Task to complete
Find the line that contains "Volta ao Algarve 2024 – 1ª etapa". Restate it and each following line exactly, through the end of the records.

Data to process
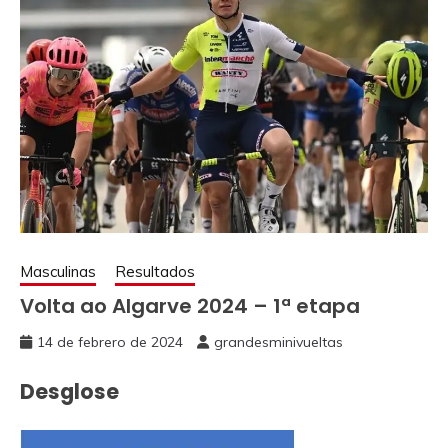
Masculinas
Resultados
Volta ao Algarve 2024 – 1ª etapa
14 de febrero de 2024
grandesminivueltas
Desglose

Solved problem
Volta ao Algarve 2024 – 1ª etapa
14 de febrero de 2024
grandesminivueltas
Desglose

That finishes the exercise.